> [ACTIVITY]: Pictures in the listing below are skipped, while the lines from the "Cara Menukar PDF ke Word" line through the "腾讯布局小森生活 以55%持股入主游戏开发商" line are returned word for word.

> [SOURCE INFORMATION]:
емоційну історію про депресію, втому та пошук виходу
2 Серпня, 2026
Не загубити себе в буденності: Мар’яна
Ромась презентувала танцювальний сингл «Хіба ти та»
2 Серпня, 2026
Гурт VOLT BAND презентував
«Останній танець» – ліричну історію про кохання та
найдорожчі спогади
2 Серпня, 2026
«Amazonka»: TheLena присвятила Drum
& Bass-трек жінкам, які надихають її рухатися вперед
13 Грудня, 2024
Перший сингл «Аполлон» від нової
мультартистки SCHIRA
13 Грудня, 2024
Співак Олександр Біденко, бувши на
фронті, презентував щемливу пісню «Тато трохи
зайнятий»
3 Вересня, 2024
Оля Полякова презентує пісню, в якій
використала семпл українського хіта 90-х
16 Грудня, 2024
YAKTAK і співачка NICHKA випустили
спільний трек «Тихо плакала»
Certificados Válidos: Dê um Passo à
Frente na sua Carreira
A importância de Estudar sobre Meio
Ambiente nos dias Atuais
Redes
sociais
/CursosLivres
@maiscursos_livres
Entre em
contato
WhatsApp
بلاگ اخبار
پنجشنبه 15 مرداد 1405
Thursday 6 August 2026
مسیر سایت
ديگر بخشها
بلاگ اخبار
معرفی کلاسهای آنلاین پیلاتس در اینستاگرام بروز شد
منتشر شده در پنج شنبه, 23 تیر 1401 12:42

* * *

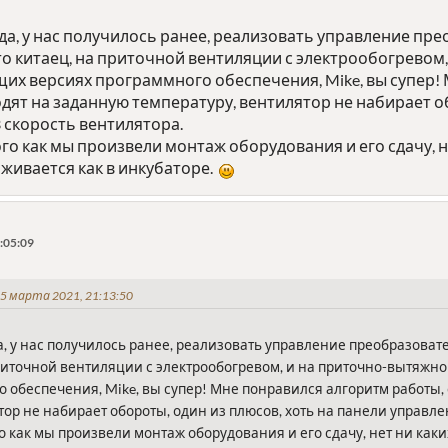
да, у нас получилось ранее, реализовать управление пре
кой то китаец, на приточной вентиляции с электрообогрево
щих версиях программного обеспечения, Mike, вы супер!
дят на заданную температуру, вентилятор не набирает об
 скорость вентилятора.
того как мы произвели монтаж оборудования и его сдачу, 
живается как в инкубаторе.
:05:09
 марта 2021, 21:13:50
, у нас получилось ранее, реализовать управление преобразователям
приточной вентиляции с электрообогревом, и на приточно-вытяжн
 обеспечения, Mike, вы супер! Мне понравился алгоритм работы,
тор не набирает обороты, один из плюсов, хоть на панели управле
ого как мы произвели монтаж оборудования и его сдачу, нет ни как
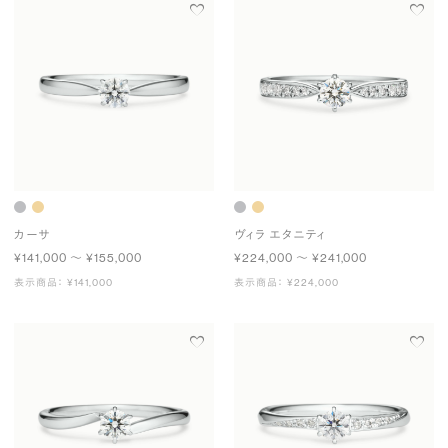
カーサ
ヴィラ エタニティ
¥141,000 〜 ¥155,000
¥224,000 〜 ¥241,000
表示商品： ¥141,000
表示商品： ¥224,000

==

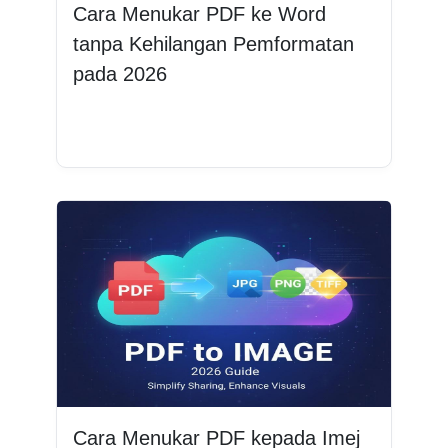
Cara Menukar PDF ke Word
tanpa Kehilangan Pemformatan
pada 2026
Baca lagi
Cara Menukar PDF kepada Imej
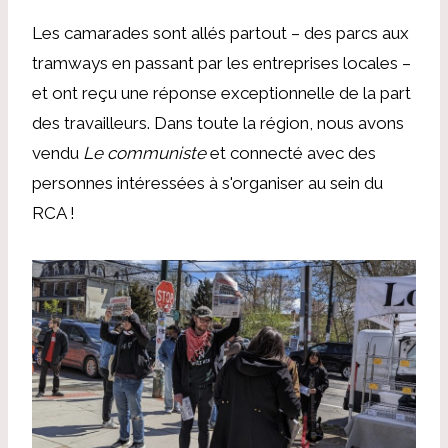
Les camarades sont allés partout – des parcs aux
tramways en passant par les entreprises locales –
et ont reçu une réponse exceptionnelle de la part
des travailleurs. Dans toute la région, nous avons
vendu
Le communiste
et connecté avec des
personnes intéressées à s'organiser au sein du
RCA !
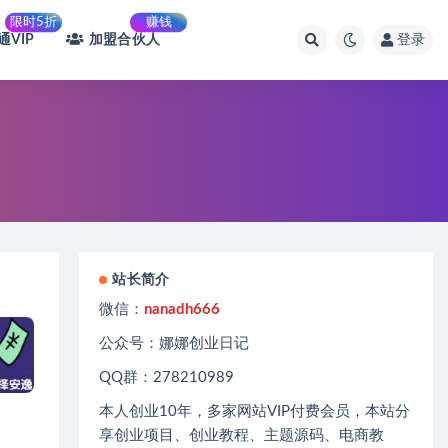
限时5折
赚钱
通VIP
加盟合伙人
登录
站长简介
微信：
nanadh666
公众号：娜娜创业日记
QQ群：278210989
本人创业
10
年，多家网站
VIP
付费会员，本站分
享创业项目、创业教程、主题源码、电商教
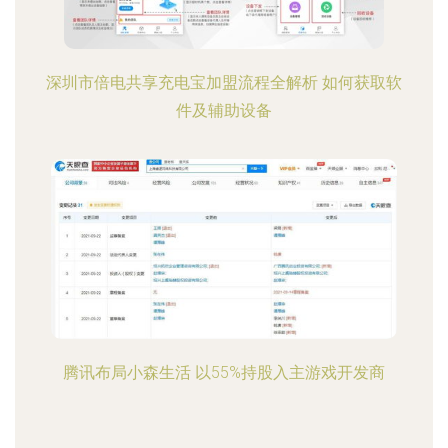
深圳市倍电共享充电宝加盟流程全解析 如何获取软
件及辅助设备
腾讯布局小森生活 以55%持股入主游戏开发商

> [RESPONSE TO THE TASK]:
Cara Menukar PDF ke Word
tanpa Kehilangan Pemformatan
pada 2026
Baca lagi
Cara Menukar PDF kepada Imej
Les camarades sont allés partout – des parcs aux
tramways en passant par les entreprises locales –
et ont reçu une réponse exceptionnelle de la part
des travailleurs. Dans toute la région, nous avons
vendu
Le communiste
et connecté avec des
personnes intéressées à s'organiser au sein du
RCA !
限时5折
赚钱
通VIP
加盟合伙人
登录
站长简介
微信：
nanadh666
公众号：娜娜创业日记
QQ群：278210989
本人创业
10
年，多家网站
VIP
付费会员，本站分
享创业项目、创业教程、主题源码、电商教
深圳市倍电共享充电宝加盟流程全解析 如何获取软
件及辅助设备
腾讯布局小森生活 以55%持股入主游戏开发商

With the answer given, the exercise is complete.